** Brief **
Each record needs to be transcribed exactly.

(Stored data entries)
---------------

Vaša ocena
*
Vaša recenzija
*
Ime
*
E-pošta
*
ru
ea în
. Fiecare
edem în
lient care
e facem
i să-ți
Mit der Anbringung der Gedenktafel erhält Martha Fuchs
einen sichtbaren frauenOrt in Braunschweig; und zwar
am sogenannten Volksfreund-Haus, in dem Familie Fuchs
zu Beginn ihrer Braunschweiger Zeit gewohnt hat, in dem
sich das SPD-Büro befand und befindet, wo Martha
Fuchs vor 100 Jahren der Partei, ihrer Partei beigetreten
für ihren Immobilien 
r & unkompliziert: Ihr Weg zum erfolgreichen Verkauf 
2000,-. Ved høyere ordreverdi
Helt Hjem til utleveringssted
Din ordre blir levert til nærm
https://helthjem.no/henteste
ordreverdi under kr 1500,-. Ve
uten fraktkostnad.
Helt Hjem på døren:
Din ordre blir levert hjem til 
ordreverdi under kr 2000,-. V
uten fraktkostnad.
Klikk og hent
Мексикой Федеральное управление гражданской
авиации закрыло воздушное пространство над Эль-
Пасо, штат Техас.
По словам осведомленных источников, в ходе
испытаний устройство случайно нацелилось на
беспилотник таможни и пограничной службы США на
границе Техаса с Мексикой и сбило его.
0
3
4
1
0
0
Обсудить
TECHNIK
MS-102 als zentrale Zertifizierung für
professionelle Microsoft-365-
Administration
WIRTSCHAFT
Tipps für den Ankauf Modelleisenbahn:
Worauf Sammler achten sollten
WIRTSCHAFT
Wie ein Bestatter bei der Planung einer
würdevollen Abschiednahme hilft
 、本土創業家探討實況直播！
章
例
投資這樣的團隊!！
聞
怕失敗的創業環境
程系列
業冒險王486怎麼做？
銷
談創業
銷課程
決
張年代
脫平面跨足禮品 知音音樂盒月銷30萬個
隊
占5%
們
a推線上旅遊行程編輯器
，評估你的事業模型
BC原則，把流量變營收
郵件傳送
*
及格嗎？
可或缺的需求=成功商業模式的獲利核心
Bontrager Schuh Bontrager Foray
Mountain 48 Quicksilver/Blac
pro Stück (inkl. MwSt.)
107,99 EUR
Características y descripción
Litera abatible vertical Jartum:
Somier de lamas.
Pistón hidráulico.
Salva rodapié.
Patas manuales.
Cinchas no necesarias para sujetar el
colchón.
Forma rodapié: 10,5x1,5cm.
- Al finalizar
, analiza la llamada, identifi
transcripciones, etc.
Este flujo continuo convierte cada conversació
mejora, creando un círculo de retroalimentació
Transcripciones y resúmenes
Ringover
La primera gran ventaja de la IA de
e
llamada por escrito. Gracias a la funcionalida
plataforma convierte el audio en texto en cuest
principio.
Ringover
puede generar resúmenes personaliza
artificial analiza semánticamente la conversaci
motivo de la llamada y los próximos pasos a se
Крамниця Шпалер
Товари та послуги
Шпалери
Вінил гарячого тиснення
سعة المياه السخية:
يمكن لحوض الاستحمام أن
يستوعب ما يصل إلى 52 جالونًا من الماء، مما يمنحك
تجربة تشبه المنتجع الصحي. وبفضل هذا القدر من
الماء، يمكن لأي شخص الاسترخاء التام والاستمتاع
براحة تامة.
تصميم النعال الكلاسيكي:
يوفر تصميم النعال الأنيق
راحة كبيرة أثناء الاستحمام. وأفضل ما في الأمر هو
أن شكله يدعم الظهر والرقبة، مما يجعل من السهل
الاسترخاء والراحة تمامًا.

---------------

** Solution for this exercise **
Vaša ocena
*
Vaša recenzija
*
Ime
*
E-pošta
*
ru
ea în
. Fiecare
edem în
lient care
e facem
i să-ți
Mit der Anbringung der Gedenktafel erhält Martha Fuchs
einen sichtbaren frauenOrt in Braunschweig; und zwar
am sogenannten Volksfreund-Haus, in dem Familie Fuchs
zu Beginn ihrer Braunschweiger Zeit gewohnt hat, in dem
sich das SPD-Büro befand und befindet, wo Martha
Fuchs vor 100 Jahren der Partei, ihrer Partei beigetreten
für ihren Immobilien 
r & unkompliziert: Ihr Weg zum erfolgreichen Verkauf 
2000,-. Ved høyere ordreverdi
Helt Hjem til utleveringssted
Din ordre blir levert til nærm
https://helthjem.no/henteste
ordreverdi under kr 1500,-. Ve
uten fraktkostnad.
Helt Hjem på døren:
Din ordre blir levert hjem til 
ordreverdi under kr 2000,-. V
uten fraktkostnad.
Klikk og hent
Мексикой Федеральное управление гражданской
авиации закрыло воздушное пространство над Эль-
Пасо, штат Техас.
По словам осведомленных источников, в ходе
испытаний устройство случайно нацелилось на
беспилотник таможни и пограничной службы США на
границе Техаса с Мексикой и сбило его.
0
3
4
1
0
0
Обсудить
TECHNIK
MS-102 als zentrale Zertifizierung für
professionelle Microsoft-365-
Administration
WIRTSCHAFT
Tipps für den Ankauf Modelleisenbahn:
Worauf Sammler achten sollten
WIRTSCHAFT
Wie ein Bestatter bei der Planung einer
würdevollen Abschiednahme hilft
 、本土創業家探討實況直播！
章
例
投資這樣的團隊!！
聞
怕失敗的創業環境
程系列
業冒險王486怎麼做？
銷
談創業
銷課程
決
張年代
脫平面跨足禮品 知音音樂盒月銷30萬個
隊
占5%
們
a推線上旅遊行程編輯器
，評估你的事業模型
BC原則，把流量變營收
郵件傳送
*
及格嗎？
可或缺的需求=成功商業模式的獲利核心
Bontrager Schuh Bontrager Foray
Mountain 48 Quicksilver/Blac
pro Stück (inkl. MwSt.)
107,99 EUR
Características y descripción
Litera abatible vertical Jartum:
Somier de lamas.
Pistón hidráulico.
Salva rodapié.
Patas manuales.
Cinchas no necesarias para sujetar el
colchón.
Forma rodapié: 10,5x1,5cm.
- Al finalizar
, analiza la llamada, identifi
transcripciones, etc.
Este flujo continuo convierte cada conversació
mejora, creando un círculo de retroalimentació
Transcripciones y resúmenes
Ringover
La primera gran ventaja de la IA de
e
llamada por escrito. Gracias a la funcionalida
plataforma convierte el audio en texto en cuest
principio.
Ringover
puede generar resúmenes personaliza
artificial analiza semánticamente la conversaci
motivo de la llamada y los próximos pasos a se
Крамниця Шпалер
Товари та послуги
Шпалери
Вінил гарячого тиснення
سعة المياه السخية:
يمكن لحوض الاستحمام أن
يستوعب ما يصل إلى 52 جالونًا من الماء، مما يمنحك
تجربة تشبه المنتجع الصحي. وبفضل هذا القدر من
الماء، يمكن لأي شخص الاسترخاء التام والاستمتاع
براحة تامة.
تصميم النعال الكلاسيكي:
يوفر تصميم النعال الأنيق
راحة كبيرة أثناء الاستحمام. وأفضل ما في الأمر هو
أن شكله يدعم الظهر والرقبة، مما يجعل من السهل
الاسترخاء والراحة تمامًا.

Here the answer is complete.